Ablation Study of Embodiment-aware Reasoning
How Effective Is the TE-GRPO Training Method? Our results demonstrate that the TE-GRPO training method, which jointly optimizes both task rewards and embodiment rewards, leads to significant performance improvements on both primitive skill benchmarks and downstream tasks. Specifically, Where2Approach and Where2Fit exhibit performance gains of 28.95% and 34.28%, respectively. These improvements are also directly reflected in the increased success rates of the Mobile Placement task—by 43% in the Easy variant and 50% in the Hard variant. While both task and embodiment rewards contribute individually to performance enhancement, their combination yields maximized synergistic effects.

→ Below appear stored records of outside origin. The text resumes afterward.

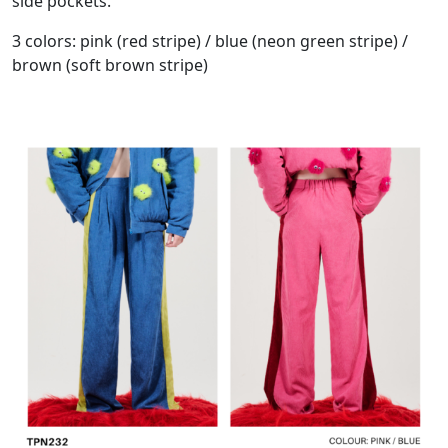
side pockets.
3 colors: pink (red stripe) / blue (neon green stripe) /
brown (soft brown stripe)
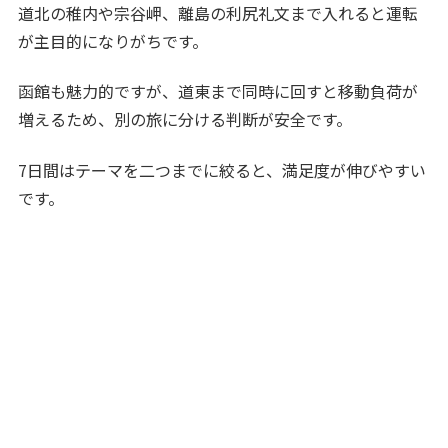
道北の稚内や宗谷岬、離島の利尻礼文まで入れると運転
が主目的になりがちです。
函館も魅力的ですが、道東まで同時に回すと移動負荷が
増えるため、別の旅に分ける判断が安全です。
7日間はテーマを二つまでに絞ると、満足度が伸びやすい
です。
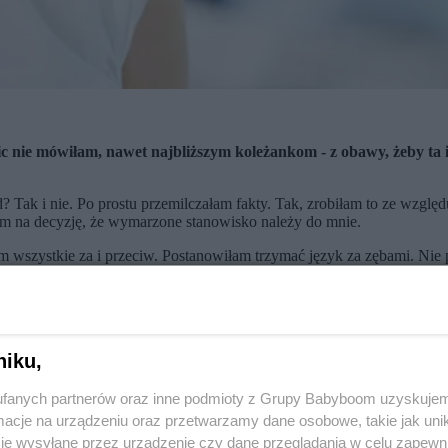
ic nie mówiłam, nawet najbliższym koleżankom - z obawy, żeby ta i
 Tak i nie. Po prostu przemilczałam fakty. Tak, zrobiłam to ze wzglę
łam na decyzję, że wymarzone stanowisko należy do mnie.
m wszystkie za i przeciw. Postanowiłam trzymać język za zębami. Ni
ywanie się z zadań, a ciąża nie ma tu nic do rzeczy. Czuję się dobrz
k myśli.
niku,
zmusiła mnie do tego rzeczywistość? Poznałam już tyle historii kobiet, 
 do tego, że rezygnowały z pracy. Czy chciałam przechodzić przez co
ami moich przełożonych na temat wydajności pracy ciężarnej.
fanych partnerów oraz inne podmioty z Grupy Babyboom uzyskujem
cje na urządzeniu oraz przetwarzamy dane osobowe, takie jak unika
łam jest niemoralne, to czy nadal uważasz, że powinnam radośnie ogłosić,
je wysyłane przez urządzenie czy dane przeglądania w celu zapewn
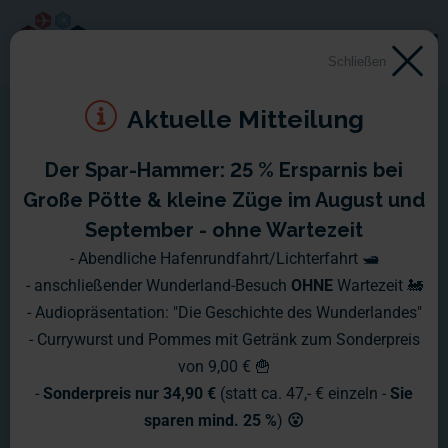
Schließen
Aktuelle Mitteilung
Der Spar-Hammer: 25 % Ersparnis bei
Montag, 24.01.2011, bis
Große Pötte & kleine Züge im August und
Sonntag, 30.01.2011
September - ohne Wartezeit
- Abendliche Hafenrundfahrt/Lichterfahrt 🛥️
Die Arbeiten im Flughafen-Abschnitt werden immer weiter
- anschließender Wunderland-Besuch
OHNE
Wartezeit 🚂
voran getrieben und es stehen nun immer mehr die kleinen
- Audiopräsentation: "Die Geschichte des Wunderlandes"
Details im Vordergrund.
- Currywurst und Pommes mit Getränk zum Sonderpreis
von 9,00 € 🍟
-
Sonderpreis nur 34,90 €
(statt ca. 47,- € einzeln -
Sie
sparen mind. 25 %
)
😮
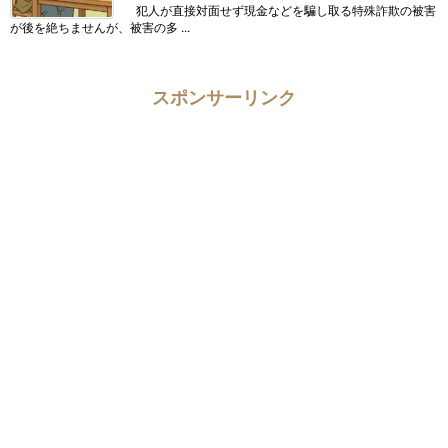
犯人が直接対面せず現金などを騙し取る特殊詐欺の被害
が後を絶ちませんが、被害の多 ...
スポンサーリンク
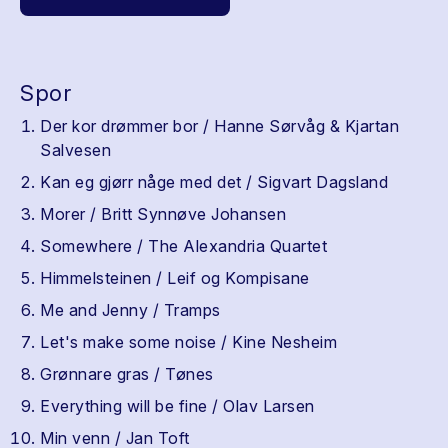
Spor
Der kor drømmer bor / Hanne Sørvåg & Kjartan
Salvesen
Kan eg gjørr någe med det / Sigvart Dagsland
Morer / Britt Synnøve Johansen
Somewhere / The Alexandria Quartet
Himmelsteinen / Leif og Kompisane
Me and Jenny / Tramps
Let's make some noise / Kine Nesheim
Grønnare gras / Tønes
Everything will be fine / Olav Larsen
Min venn / Jan Toft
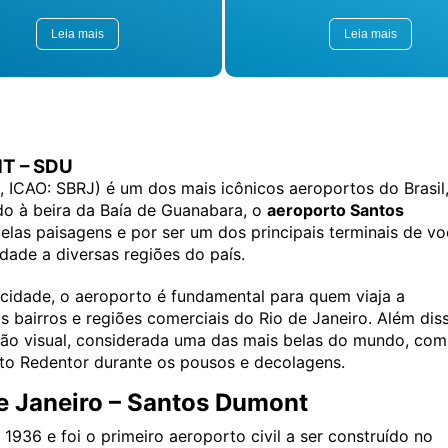
interesse dentro do
sempre gera dúvidas
roporto. O mapa está
como: qual o melhor
Leia mais
Leia mais
ponível para
estacionamento
ualização online e
Aeroporto Santos
mbém pode ser baixado
Dumont?....
a dispositivos móveis...
T – SDU
 ICAO: SBRJ) é um dos mais icônicos aeroportos do Brasil
ado à beira da Baía de Guanabara, o
aeroporto Santos
las paisagens e por ser um dos principais terminais de v
dade a diversas regiões do país.
cidade, o aeroporto é fundamental para quem viaja a
s bairros e regiões comerciais do Rio de Janeiro. Além dis
ão visual, considerada uma das mais belas do mundo, com
sto Redentor durante os pousos e decolagens.
de Janeiro – Santos Dumont
936 e foi o primeiro aeroporto civil a ser construído no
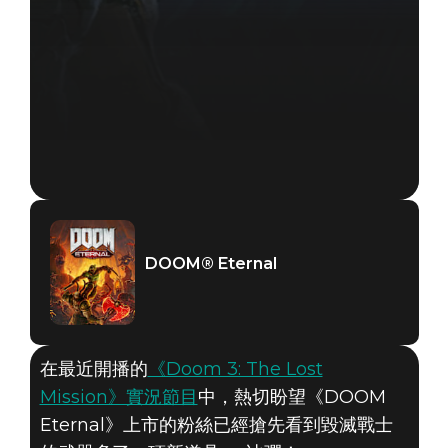
DOOM® Eternal
在最近開播的
《Doom 3: The Lost
Mission》實況節目
中，熱切盼望《DOOM
Eternal》上市的粉絲已經搶先看到毀滅戰士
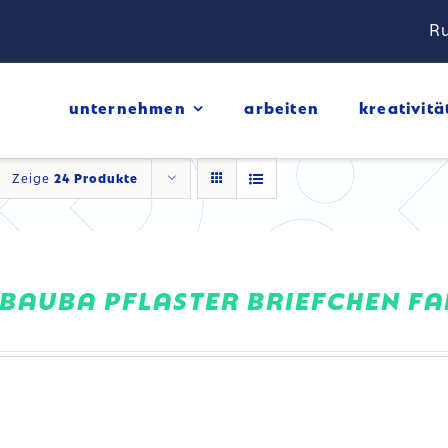
Ru
unternehmen
arbeiten
kreativitä
Zeige
24 Produkte
BAUBA PFLASTER BRIEFCHEN FA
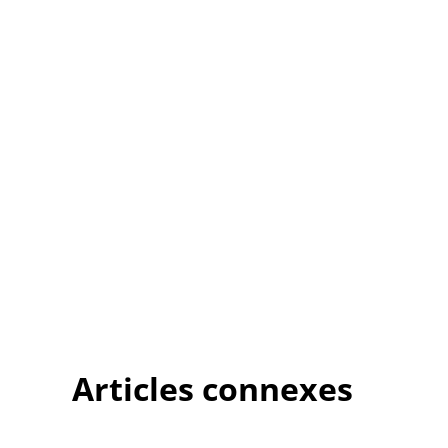
Articles connexes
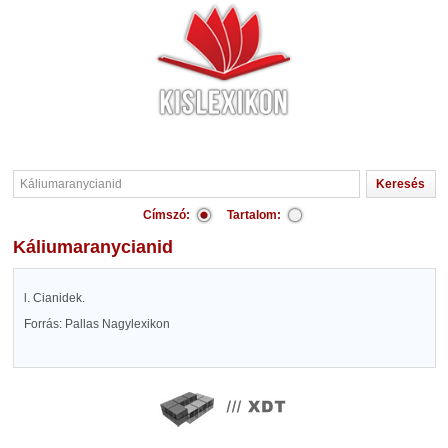
Címszó:
Tartalom:
Káliumaranycianid
l. Cianidek.
Forrás: Pallas Nagylexikon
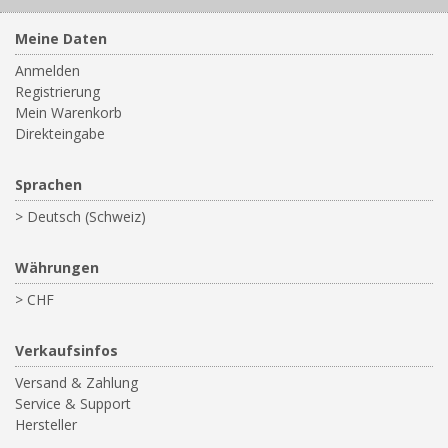
Meine Daten
Anmelden
Registrierung
Mein Warenkorb
Direkteingabe
Sprachen
> Deutsch (Schweiz)
Währungen
> CHF
Verkaufsinfos
Versand & Zahlung
Service & Support
Hersteller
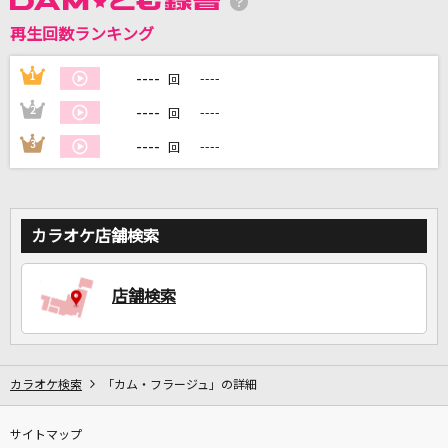
再生回数ランキング
DAMに会員登録・ログインして
カラオケをもっと楽しもう！
----
1
----
回
----
2
----
回
----
3
----
回
自宅でカラオケ歌い放題！
家族や友達と一緒に！練習にも！
カラオケ店舗検索
店舗検索
カラオケ検索
「カム・フラージュ」の詳細
サイトマップ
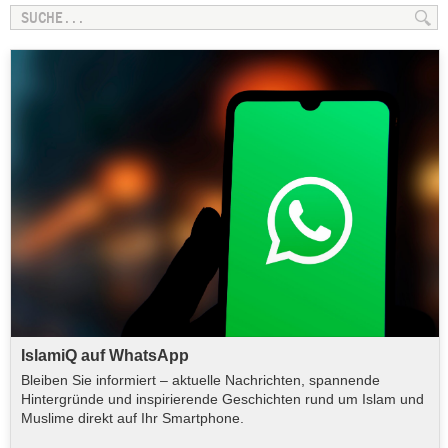
IslamiQ auf WhatsApp
Bleiben Sie informiert – aktuelle Nachrichten, spannende
Hintergründe und inspirierende Geschichten rund um Islam und
Muslime direkt auf Ihr Smartphone.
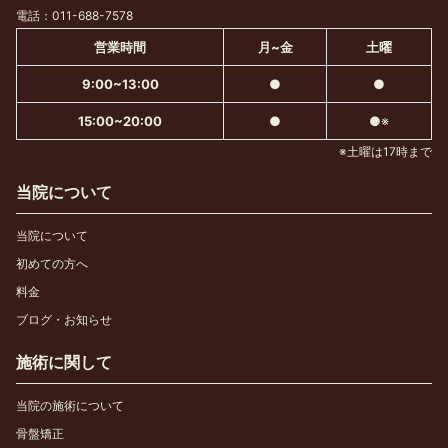
電話：011-688-7578
営業時間
月~金
土曜
9:00~13:00
●
●
15:00~20:00
●
●※
※土曜は17時まで
当院について
当院について
初めての方へ
料金
ブログ・お知らせ
施術に関して
当院の施術について
骨盤矯正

How does OmniEVA adapt to physical and embodiment constraints? To further understand the model's embodiment awareness, we analyze OmniEVA trained with TE-GRPO. The figure below illustrates its reasoning process. OmniEVA begins by performing task-level analysis, including scenario interpretation, spatial analysis, and textual localization of vacant areas. It then incorporates physical constraints—such as reachability and workspace boundaries—to refine its predictions. Through embodiment-aware reasoning processes and reward reinforcement, the final output is a placement region that satisfies all specified requirements.